On a More Inclusive CBF

Thomas Whitley

There has been a healthy amount of discussion in the days since the CBF General Assembly about the identity of CBF as well as the term most often applied to baptists in the CBF camp, moderates. Barry Howard, in his piece "Call me a Cooperative Baptist," expresses his hope for the future of baptists regarding their recent identity issues.

Whatever those in my portfolio of Baptist partnerships are called, my hope for the future is that the tent grows even larger and more inclusive, and that the matrix of partnerships emerges into a network that outgrows, out loves, and outlives the paradigms of the past.

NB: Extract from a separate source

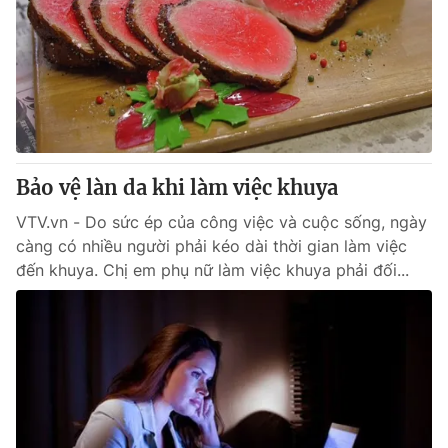
Bảo vệ làn da khi làm việc khuya
VTV.vn - Do sức ép của công việc và cuộc sống, ngày
càng có nhiều người phải kéo dài thời gian làm việc
đến khuya. Chị em phụ nữ làm việc khuya phải đối...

Here's my confession: on the one hand I fully support this vision of the future of baptists (and of Christianity), for it is one that supports equality, dialogue, and acceptance. On the other hand, however, I also have difficulty supporting this view because of the very nature of organizations and groups of people. As the tent grows larger and new, different types of baptists are welcomed in to the fold, each contingency (is it too early to call them caucases?) will argue for its position to take priority of those held by other types of baptists and ultimately decisions will be made that affirm one group while marginalizing other groups (CBF's recent organizational policy statement on homosexuality shows the early realities of this).

My hope for CBF's future really is in line with Howard's here but it also includes a leadership that is able to manage the multitude of differing views that will be present as the tent grows larger and larger and will work to appropriately affirm every type of baptist represented in its ranks and not just those with the most money, loudest voices, or most persistent complaints.

As things are currently it seems that certain groups are already enjoying a sort of favortism. Can this be reversed and, if so, can meaningful neutrality be maintained when more baptists and more views enter the picture?

I'm doubtful but I hope CBF proves me wrong.